● Your instructions: Retype the records that come next, word for word.

┄┄┄┄┄┄┄┄┄┄

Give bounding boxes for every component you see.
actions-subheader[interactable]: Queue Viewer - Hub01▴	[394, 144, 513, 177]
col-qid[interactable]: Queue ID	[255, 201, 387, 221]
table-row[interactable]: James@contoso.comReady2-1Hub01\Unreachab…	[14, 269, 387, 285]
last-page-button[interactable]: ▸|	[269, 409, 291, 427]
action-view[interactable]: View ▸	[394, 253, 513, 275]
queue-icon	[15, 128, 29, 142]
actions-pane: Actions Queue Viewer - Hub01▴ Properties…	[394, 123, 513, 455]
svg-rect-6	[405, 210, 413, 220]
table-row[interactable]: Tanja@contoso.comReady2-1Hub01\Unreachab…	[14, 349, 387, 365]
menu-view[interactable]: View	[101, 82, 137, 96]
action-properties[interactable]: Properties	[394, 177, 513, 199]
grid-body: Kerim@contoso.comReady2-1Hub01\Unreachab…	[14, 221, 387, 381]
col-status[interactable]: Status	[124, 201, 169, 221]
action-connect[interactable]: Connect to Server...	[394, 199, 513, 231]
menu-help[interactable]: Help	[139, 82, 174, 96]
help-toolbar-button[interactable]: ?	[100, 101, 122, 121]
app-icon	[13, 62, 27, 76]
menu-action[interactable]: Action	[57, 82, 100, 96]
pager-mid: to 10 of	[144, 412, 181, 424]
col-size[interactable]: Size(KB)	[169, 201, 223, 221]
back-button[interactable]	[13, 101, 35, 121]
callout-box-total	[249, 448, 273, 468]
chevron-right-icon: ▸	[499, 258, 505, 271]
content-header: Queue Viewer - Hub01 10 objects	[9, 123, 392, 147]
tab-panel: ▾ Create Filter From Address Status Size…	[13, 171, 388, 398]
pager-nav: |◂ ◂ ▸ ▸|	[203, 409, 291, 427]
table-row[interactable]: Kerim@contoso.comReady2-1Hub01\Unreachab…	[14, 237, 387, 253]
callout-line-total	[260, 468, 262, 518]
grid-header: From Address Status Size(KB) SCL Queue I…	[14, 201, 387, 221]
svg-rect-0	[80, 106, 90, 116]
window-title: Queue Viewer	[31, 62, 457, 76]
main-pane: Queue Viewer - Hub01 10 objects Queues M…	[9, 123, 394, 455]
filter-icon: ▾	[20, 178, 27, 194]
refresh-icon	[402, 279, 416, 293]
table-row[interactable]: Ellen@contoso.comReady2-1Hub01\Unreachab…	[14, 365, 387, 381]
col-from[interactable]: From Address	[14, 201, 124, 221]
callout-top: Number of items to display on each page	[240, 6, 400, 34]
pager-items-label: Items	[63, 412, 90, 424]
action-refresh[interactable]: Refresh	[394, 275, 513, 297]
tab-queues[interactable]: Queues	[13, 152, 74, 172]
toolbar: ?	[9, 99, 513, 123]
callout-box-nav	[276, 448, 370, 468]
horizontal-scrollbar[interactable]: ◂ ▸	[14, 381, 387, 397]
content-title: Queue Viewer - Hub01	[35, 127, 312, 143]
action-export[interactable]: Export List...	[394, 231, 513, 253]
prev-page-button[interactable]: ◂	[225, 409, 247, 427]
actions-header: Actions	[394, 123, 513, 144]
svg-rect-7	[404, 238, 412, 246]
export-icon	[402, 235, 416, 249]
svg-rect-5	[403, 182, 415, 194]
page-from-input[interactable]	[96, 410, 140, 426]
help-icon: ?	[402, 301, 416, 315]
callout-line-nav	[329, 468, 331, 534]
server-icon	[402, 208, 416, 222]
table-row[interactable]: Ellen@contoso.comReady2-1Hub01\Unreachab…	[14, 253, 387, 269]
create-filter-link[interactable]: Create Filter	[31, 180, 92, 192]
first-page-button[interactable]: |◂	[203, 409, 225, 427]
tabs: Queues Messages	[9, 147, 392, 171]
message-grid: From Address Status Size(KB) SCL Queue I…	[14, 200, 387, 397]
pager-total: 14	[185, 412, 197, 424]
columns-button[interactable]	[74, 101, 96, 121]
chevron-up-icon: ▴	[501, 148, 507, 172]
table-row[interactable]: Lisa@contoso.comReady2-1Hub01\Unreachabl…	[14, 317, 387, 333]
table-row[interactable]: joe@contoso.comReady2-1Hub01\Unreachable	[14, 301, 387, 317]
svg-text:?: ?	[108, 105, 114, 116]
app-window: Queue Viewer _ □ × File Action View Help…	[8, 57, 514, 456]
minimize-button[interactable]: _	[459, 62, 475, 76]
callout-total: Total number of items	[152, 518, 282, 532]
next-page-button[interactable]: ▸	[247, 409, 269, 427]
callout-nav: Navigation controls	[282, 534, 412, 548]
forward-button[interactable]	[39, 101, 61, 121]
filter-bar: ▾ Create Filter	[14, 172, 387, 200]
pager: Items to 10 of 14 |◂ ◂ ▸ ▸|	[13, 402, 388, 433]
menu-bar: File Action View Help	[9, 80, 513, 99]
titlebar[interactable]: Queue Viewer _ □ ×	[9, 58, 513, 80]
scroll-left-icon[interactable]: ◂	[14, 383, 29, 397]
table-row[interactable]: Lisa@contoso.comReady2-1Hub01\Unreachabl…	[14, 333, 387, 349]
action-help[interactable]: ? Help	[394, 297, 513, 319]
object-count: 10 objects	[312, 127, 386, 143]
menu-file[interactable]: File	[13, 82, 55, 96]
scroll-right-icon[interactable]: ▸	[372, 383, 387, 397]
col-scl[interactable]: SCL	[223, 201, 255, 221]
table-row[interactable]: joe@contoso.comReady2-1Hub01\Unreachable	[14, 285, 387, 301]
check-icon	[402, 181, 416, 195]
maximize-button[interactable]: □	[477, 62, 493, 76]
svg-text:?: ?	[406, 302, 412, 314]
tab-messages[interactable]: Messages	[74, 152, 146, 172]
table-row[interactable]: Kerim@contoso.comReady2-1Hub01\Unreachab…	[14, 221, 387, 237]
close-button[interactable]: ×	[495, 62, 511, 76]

┄┄┄┄┄┄┄┄┄┄

● Expected answer:
Give bounding boxes for every component you see.
actions-subheader[interactable]: Queue Viewer - Hub01▴	[394, 144, 513, 177]
col-qid[interactable]: Queue ID	[255, 201, 387, 221]
table-row[interactable]: James@contoso.comReady2-1Hub01\Unreachab…	[14, 269, 387, 285]
last-page-button[interactable]: ▸|	[269, 409, 291, 427]
action-view[interactable]: View ▸	[394, 253, 513, 275]
queue-icon	[15, 128, 29, 142]
actions-pane: Actions Queue Viewer - Hub01▴ Properties…	[394, 123, 513, 455]
svg-rect-6	[405, 210, 413, 220]
table-row[interactable]: Tanja@contoso.comReady2-1Hub01\Unreachab…	[14, 349, 387, 365]
menu-view[interactable]: View	[101, 82, 137, 96]
action-properties[interactable]: Properties	[394, 177, 513, 199]
grid-body: Kerim@contoso.comReady2-1Hub01\Unreachab…	[14, 221, 387, 381]
col-status[interactable]: Status	[124, 201, 169, 221]
action-connect[interactable]: Connect to Server...	[394, 199, 513, 231]
menu-help[interactable]: Help	[139, 82, 174, 96]
help-toolbar-button[interactable]: ?	[100, 101, 122, 121]
app-icon	[13, 62, 27, 76]
menu-action[interactable]: Action	[57, 82, 100, 96]
pager-mid: to 10 of	[144, 412, 181, 424]
col-size[interactable]: Size(KB)	[169, 201, 223, 221]
back-button[interactable]	[13, 101, 35, 121]
callout-box-total	[249, 448, 273, 468]
chevron-right-icon: ▸	[499, 258, 505, 271]
content-header: Queue Viewer - Hub01 10 objects	[9, 123, 392, 147]
tab-panel: ▾ Create Filter From Address Status Size…	[13, 171, 388, 398]
pager-nav: |◂ ◂ ▸ ▸|	[203, 409, 291, 427]
table-row[interactable]: Kerim@contoso.comReady2-1Hub01\Unreachab…	[14, 237, 387, 253]
callout-line-total	[260, 468, 262, 518]
grid-header: From Address Status Size(KB) SCL Queue I…	[14, 201, 387, 221]
svg-rect-0	[80, 106, 90, 116]
window-title: Queue Viewer	[31, 62, 457, 76]
main-pane: Queue Viewer - Hub01 10 objects Queues M…	[9, 123, 394, 455]
filter-icon: ▾	[20, 178, 27, 194]
refresh-icon	[402, 279, 416, 293]
table-row[interactable]: Ellen@contoso.comReady2-1Hub01\Unreachab…	[14, 365, 387, 381]
col-from[interactable]: From Address	[14, 201, 124, 221]
callout-top: Number of items to display on each page	[240, 6, 400, 34]
pager-items-label: Items	[63, 412, 90, 424]
action-refresh[interactable]: Refresh	[394, 275, 513, 297]
tab-queues[interactable]: Queues	[13, 152, 74, 172]
toolbar: ?	[9, 99, 513, 123]
callout-box-nav	[276, 448, 370, 468]
horizontal-scrollbar[interactable]: ◂ ▸	[14, 381, 387, 397]
content-title: Queue Viewer - Hub01	[35, 127, 312, 143]
action-export[interactable]: Export List...	[394, 231, 513, 253]
prev-page-button[interactable]: ◂	[225, 409, 247, 427]
actions-header: Actions	[394, 123, 513, 144]
svg-rect-7	[404, 238, 412, 246]
export-icon	[402, 235, 416, 249]
svg-rect-5	[403, 182, 415, 194]
page-from-input[interactable]	[96, 410, 140, 426]
help-icon: ?	[402, 301, 416, 315]
callout-line-nav	[329, 468, 331, 534]
server-icon	[402, 208, 416, 222]
table-row[interactable]: Ellen@contoso.comReady2-1Hub01\Unreachab…	[14, 253, 387, 269]
create-filter-link[interactable]: Create Filter	[31, 180, 92, 192]
first-page-button[interactable]: |◂	[203, 409, 225, 427]
tabs: Queues Messages	[9, 147, 392, 171]
message-grid: From Address Status Size(KB) SCL Queue I…	[14, 200, 387, 397]
pager-total: 14	[185, 412, 197, 424]
columns-button[interactable]	[74, 101, 96, 121]
chevron-up-icon: ▴	[501, 148, 507, 172]
table-row[interactable]: Lisa@contoso.comReady2-1Hub01\Unreachabl…	[14, 317, 387, 333]
table-row[interactable]: joe@contoso.comReady2-1Hub01\Unreachable	[14, 301, 387, 317]
svg-text:?: ?	[108, 105, 114, 116]
app-window: Queue Viewer _ □ × File Action View Help…	[8, 57, 514, 456]
minimize-button[interactable]: _	[459, 62, 475, 76]
callout-total: Total number of items	[152, 518, 282, 532]
next-page-button[interactable]: ▸	[247, 409, 269, 427]
callout-nav: Navigation controls	[282, 534, 412, 548]
forward-button[interactable]	[39, 101, 61, 121]
filter-bar: ▾ Create Filter	[14, 172, 387, 200]
pager: Items to 10 of 14 |◂ ◂ ▸ ▸|	[13, 402, 388, 433]
menu-bar: File Action View Help	[9, 80, 513, 99]
titlebar[interactable]: Queue Viewer _ □ ×	[9, 58, 513, 80]
scroll-left-icon[interactable]: ◂	[14, 383, 29, 397]
table-row[interactable]: Lisa@contoso.comReady2-1Hub01\Unreachabl…	[14, 333, 387, 349]
action-help[interactable]: ? Help	[394, 297, 513, 319]
object-count: 10 objects	[312, 127, 386, 143]
menu-file[interactable]: File	[13, 82, 55, 96]
scroll-right-icon[interactable]: ▸	[372, 383, 387, 397]
col-scl[interactable]: SCL	[223, 201, 255, 221]
table-row[interactable]: joe@contoso.comReady2-1Hub01\Unreachable	[14, 285, 387, 301]
check-icon	[402, 181, 416, 195]
maximize-button[interactable]: □	[477, 62, 493, 76]
svg-text:?: ?	[406, 302, 412, 314]
tab-messages[interactable]: Messages	[74, 152, 146, 172]
table-row[interactable]: Kerim@contoso.comReady2-1Hub01\Unreachab…	[14, 221, 387, 237]
close-button[interactable]: ×	[495, 62, 511, 76]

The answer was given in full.